(Task requirements)
Your answer must be an exact copy of the records below, with every picture left out.
*** Opening of Records to use ***
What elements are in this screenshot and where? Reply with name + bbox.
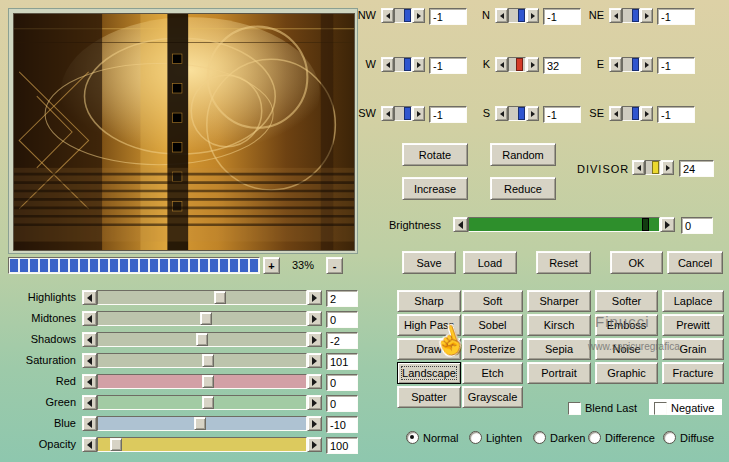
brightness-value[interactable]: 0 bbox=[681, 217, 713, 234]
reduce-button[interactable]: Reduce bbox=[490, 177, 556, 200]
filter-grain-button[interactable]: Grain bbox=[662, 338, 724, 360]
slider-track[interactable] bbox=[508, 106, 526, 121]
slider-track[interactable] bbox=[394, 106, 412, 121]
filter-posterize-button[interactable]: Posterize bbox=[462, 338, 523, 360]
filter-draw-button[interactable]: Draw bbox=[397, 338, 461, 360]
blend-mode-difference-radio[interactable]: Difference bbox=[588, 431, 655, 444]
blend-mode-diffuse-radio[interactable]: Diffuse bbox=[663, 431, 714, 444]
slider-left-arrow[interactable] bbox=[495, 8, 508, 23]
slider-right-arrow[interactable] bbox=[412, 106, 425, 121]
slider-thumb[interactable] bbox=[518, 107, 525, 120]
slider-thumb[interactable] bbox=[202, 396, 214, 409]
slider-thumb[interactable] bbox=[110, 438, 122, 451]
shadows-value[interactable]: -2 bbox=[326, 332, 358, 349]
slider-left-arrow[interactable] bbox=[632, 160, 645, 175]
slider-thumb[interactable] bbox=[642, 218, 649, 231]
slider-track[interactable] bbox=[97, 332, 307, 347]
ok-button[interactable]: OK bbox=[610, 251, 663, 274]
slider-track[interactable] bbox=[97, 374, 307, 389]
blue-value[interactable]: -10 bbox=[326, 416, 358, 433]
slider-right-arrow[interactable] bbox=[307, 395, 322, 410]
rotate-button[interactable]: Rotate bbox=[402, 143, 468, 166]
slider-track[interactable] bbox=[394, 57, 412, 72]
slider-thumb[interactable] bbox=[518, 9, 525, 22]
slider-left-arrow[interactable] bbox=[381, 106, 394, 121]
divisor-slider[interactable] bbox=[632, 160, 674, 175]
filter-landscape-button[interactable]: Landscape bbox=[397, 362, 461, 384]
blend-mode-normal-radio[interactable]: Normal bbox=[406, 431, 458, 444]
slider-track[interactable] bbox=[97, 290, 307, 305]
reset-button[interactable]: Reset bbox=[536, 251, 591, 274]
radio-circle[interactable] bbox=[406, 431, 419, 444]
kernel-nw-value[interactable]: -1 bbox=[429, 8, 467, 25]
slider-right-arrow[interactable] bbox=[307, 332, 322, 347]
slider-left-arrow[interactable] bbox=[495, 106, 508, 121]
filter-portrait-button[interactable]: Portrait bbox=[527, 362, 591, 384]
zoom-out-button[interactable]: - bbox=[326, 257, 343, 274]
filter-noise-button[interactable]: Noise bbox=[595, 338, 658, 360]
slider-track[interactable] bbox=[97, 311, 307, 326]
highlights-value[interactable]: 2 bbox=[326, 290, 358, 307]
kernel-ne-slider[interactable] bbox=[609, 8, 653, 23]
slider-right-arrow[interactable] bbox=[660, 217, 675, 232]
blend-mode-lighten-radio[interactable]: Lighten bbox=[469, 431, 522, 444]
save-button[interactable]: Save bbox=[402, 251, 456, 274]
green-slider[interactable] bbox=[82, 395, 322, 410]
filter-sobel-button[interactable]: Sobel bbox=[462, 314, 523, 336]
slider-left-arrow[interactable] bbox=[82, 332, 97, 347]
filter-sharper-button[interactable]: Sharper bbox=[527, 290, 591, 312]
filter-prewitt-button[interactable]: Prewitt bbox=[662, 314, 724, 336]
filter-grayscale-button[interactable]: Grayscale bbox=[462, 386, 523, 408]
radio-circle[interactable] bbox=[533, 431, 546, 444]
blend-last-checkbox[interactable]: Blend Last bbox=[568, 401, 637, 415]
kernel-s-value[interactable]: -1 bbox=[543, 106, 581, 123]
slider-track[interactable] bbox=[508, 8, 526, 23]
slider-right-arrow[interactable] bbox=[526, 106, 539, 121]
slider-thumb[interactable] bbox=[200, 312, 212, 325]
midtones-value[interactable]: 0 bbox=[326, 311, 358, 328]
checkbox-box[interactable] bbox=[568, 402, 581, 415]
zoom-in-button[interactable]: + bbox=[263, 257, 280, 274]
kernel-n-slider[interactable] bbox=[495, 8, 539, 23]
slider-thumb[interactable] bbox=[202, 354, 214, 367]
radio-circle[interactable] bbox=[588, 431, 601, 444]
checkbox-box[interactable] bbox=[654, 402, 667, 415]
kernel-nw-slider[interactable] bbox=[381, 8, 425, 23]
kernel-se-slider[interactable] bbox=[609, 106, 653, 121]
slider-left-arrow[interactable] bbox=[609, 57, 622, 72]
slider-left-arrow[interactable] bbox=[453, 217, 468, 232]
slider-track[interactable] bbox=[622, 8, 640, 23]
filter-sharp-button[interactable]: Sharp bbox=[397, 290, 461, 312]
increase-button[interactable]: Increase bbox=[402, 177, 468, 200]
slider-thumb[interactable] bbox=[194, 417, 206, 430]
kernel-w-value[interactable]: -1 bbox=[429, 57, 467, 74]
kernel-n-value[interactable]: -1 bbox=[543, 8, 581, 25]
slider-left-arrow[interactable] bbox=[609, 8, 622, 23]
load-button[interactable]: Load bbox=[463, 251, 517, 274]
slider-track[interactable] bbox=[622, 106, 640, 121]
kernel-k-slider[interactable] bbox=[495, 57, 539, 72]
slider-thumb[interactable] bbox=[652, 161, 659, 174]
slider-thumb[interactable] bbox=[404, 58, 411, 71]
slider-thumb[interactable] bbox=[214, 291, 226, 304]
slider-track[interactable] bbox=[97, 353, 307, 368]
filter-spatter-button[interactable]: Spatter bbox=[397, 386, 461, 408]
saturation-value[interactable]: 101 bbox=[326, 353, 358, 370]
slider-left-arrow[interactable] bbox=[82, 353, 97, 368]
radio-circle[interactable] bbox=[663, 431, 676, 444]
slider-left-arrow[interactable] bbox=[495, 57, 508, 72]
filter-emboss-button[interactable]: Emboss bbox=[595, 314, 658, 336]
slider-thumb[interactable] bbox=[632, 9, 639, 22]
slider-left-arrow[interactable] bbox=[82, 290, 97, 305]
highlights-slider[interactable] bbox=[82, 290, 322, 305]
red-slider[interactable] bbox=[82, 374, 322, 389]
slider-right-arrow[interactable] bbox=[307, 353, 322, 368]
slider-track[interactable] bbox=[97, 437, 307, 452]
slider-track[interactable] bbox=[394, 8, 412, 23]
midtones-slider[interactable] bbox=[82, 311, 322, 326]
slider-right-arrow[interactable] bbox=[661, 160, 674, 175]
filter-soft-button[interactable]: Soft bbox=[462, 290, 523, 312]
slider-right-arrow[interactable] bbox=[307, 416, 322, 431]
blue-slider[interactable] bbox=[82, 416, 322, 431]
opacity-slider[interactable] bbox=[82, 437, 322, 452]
*** Close of Records to use ***
(Solved problem)
What elements are in this screenshot and where? Reply with name + bbox.
brightness-value[interactable]: 0 bbox=[681, 217, 713, 234]
reduce-button[interactable]: Reduce bbox=[490, 177, 556, 200]
filter-grain-button[interactable]: Grain bbox=[662, 338, 724, 360]
slider-track[interactable] bbox=[508, 106, 526, 121]
slider-track[interactable] bbox=[394, 106, 412, 121]
filter-posterize-button[interactable]: Posterize bbox=[462, 338, 523, 360]
filter-draw-button[interactable]: Draw bbox=[397, 338, 461, 360]
blend-mode-difference-radio[interactable]: Difference bbox=[588, 431, 655, 444]
blend-mode-diffuse-radio[interactable]: Diffuse bbox=[663, 431, 714, 444]
slider-left-arrow[interactable] bbox=[495, 8, 508, 23]
slider-right-arrow[interactable] bbox=[412, 106, 425, 121]
slider-thumb[interactable] bbox=[518, 107, 525, 120]
slider-thumb[interactable] bbox=[202, 396, 214, 409]
slider-thumb[interactable] bbox=[110, 438, 122, 451]
shadows-value[interactable]: -2 bbox=[326, 332, 358, 349]
slider-left-arrow[interactable] bbox=[632, 160, 645, 175]
slider-thumb[interactable] bbox=[642, 218, 649, 231]
slider-track[interactable] bbox=[97, 332, 307, 347]
ok-button[interactable]: OK bbox=[610, 251, 663, 274]
slider-track[interactable] bbox=[97, 374, 307, 389]
blue-value[interactable]: -10 bbox=[326, 416, 358, 433]
slider-right-arrow[interactable] bbox=[307, 395, 322, 410]
rotate-button[interactable]: Rotate bbox=[402, 143, 468, 166]
slider-track[interactable] bbox=[394, 57, 412, 72]
slider-thumb[interactable] bbox=[518, 9, 525, 22]
slider-left-arrow[interactable] bbox=[381, 106, 394, 121]
divisor-slider[interactable] bbox=[632, 160, 674, 175]
filter-landscape-button[interactable]: Landscape bbox=[397, 362, 461, 384]
blend-mode-normal-radio[interactable]: Normal bbox=[406, 431, 458, 444]
slider-track[interactable] bbox=[97, 290, 307, 305]
reset-button[interactable]: Reset bbox=[536, 251, 591, 274]
radio-circle[interactable] bbox=[406, 431, 419, 444]
kernel-nw-value[interactable]: -1 bbox=[429, 8, 467, 25]
slider-right-arrow[interactable] bbox=[307, 332, 322, 347]
slider-left-arrow[interactable] bbox=[495, 106, 508, 121]
filter-portrait-button[interactable]: Portrait bbox=[527, 362, 591, 384]
zoom-out-button[interactable]: - bbox=[326, 257, 343, 274]
filter-noise-button[interactable]: Noise bbox=[595, 338, 658, 360]
slider-track[interactable] bbox=[97, 311, 307, 326]
highlights-value[interactable]: 2 bbox=[326, 290, 358, 307]
kernel-ne-slider[interactable] bbox=[609, 8, 653, 23]
slider-right-arrow[interactable] bbox=[660, 217, 675, 232]
blend-mode-lighten-radio[interactable]: Lighten bbox=[469, 431, 522, 444]
save-button[interactable]: Save bbox=[402, 251, 456, 274]
green-slider[interactable] bbox=[82, 395, 322, 410]
filter-sobel-button[interactable]: Sobel bbox=[462, 314, 523, 336]
slider-left-arrow[interactable] bbox=[82, 332, 97, 347]
filter-sharper-button[interactable]: Sharper bbox=[527, 290, 591, 312]
filter-prewitt-button[interactable]: Prewitt bbox=[662, 314, 724, 336]
filter-grayscale-button[interactable]: Grayscale bbox=[462, 386, 523, 408]
radio-circle[interactable] bbox=[533, 431, 546, 444]
blend-last-checkbox[interactable]: Blend Last bbox=[568, 401, 637, 415]
kernel-s-value[interactable]: -1 bbox=[543, 106, 581, 123]
slider-track[interactable] bbox=[508, 8, 526, 23]
slider-right-arrow[interactable] bbox=[526, 106, 539, 121]
slider-thumb[interactable] bbox=[200, 312, 212, 325]
midtones-value[interactable]: 0 bbox=[326, 311, 358, 328]
checkbox-box[interactable] bbox=[568, 402, 581, 415]
zoom-in-button[interactable]: + bbox=[263, 257, 280, 274]
kernel-n-slider[interactable] bbox=[495, 8, 539, 23]
slider-thumb[interactable] bbox=[202, 354, 214, 367]
radio-circle[interactable] bbox=[588, 431, 601, 444]
checkbox-box[interactable] bbox=[654, 402, 667, 415]
kernel-nw-slider[interactable] bbox=[381, 8, 425, 23]
kernel-se-slider[interactable] bbox=[609, 106, 653, 121]
slider-left-arrow[interactable] bbox=[609, 57, 622, 72]
slider-left-arrow[interactable] bbox=[453, 217, 468, 232]
slider-track[interactable] bbox=[622, 8, 640, 23]
filter-sharp-button[interactable]: Sharp bbox=[397, 290, 461, 312]
increase-button[interactable]: Increase bbox=[402, 177, 468, 200]
slider-thumb[interactable] bbox=[194, 417, 206, 430]
kernel-w-value[interactable]: -1 bbox=[429, 57, 467, 74]
kernel-n-value[interactable]: -1 bbox=[543, 8, 581, 25]
slider-left-arrow[interactable] bbox=[609, 8, 622, 23]
load-button[interactable]: Load bbox=[463, 251, 517, 274]
slider-track[interactable] bbox=[622, 106, 640, 121]
kernel-k-slider[interactable] bbox=[495, 57, 539, 72]
slider-thumb[interactable] bbox=[652, 161, 659, 174]
slider-thumb[interactable] bbox=[404, 58, 411, 71]
slider-thumb[interactable] bbox=[214, 291, 226, 304]
slider-track[interactable] bbox=[97, 353, 307, 368]
filter-spatter-button[interactable]: Spatter bbox=[397, 386, 461, 408]
saturation-value[interactable]: 101 bbox=[326, 353, 358, 370]
slider-left-arrow[interactable] bbox=[82, 353, 97, 368]
radio-circle[interactable] bbox=[663, 431, 676, 444]
slider-left-arrow[interactable] bbox=[495, 57, 508, 72]
filter-emboss-button[interactable]: Emboss bbox=[595, 314, 658, 336]
slider-thumb[interactable] bbox=[632, 9, 639, 22]
slider-left-arrow[interactable] bbox=[82, 290, 97, 305]
highlights-slider[interactable] bbox=[82, 290, 322, 305]
red-slider[interactable] bbox=[82, 374, 322, 389]
slider-right-arrow[interactable] bbox=[307, 353, 322, 368]
slider-track[interactable] bbox=[97, 437, 307, 452]
slider-track[interactable] bbox=[394, 8, 412, 23]
midtones-slider[interactable] bbox=[82, 311, 322, 326]
slider-right-arrow[interactable] bbox=[661, 160, 674, 175]
filter-soft-button[interactable]: Soft bbox=[462, 290, 523, 312]
slider-right-arrow[interactable] bbox=[307, 416, 322, 431]
blue-slider[interactable] bbox=[82, 416, 322, 431]
opacity-slider[interactable] bbox=[82, 437, 322, 452]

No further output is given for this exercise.